BEGIN Supplied information

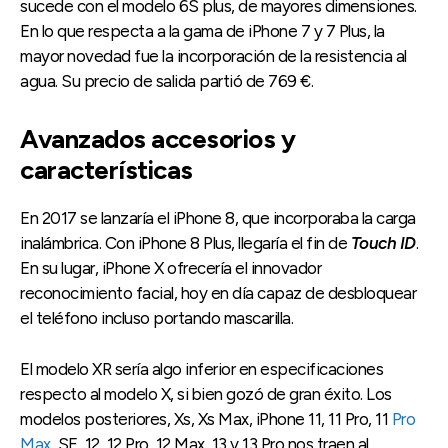
sucede con el modelo 6S plus, de mayores dimensiones.
En lo que respecta a la gama de iPhone 7 y 7 Plus, la
mayor novedad fue la incorporación de la resistencia al
agua. Su precio de salida partió de 769 €.
Avanzados accesorios y
características
En 2017 se lanzaría el iPhone 8, que incorporaba la carga
inalámbrica. Con iPhone 8 Plus, llegaría el fin de
Touch ID
.
En su lugar, iPhone X ofrecería el innovador
reconocimiento facial, hoy en día capaz de desbloquear
el teléfono incluso portando mascarilla.
El modelo XR sería algo inferior en especificaciones
respecto al modelo X, si bien gozó de gran éxito. Los
modelos posteriores, Xs, Xs Max, iPhone 11, 11 Pro, 11
Pro
Max
, SE, 12, 12 Pro, 12 Max, 13 y 13 Pro nos traen al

END Supplied information

About this exercise:
Every line in the listing above that mentions "iPhone" should be returned.

Written answer:
En lo que respecta a la gama de iPhone 7 y 7 Plus, la
En 2017 se lanzaría el iPhone 8, que incorporaba la carga
inalámbrica. Con iPhone 8 Plus, llegaría el fin de
En su lugar, iPhone X ofrecería el innovador
modelos posteriores, Xs, Xs Max, iPhone 11, 11 Pro, 11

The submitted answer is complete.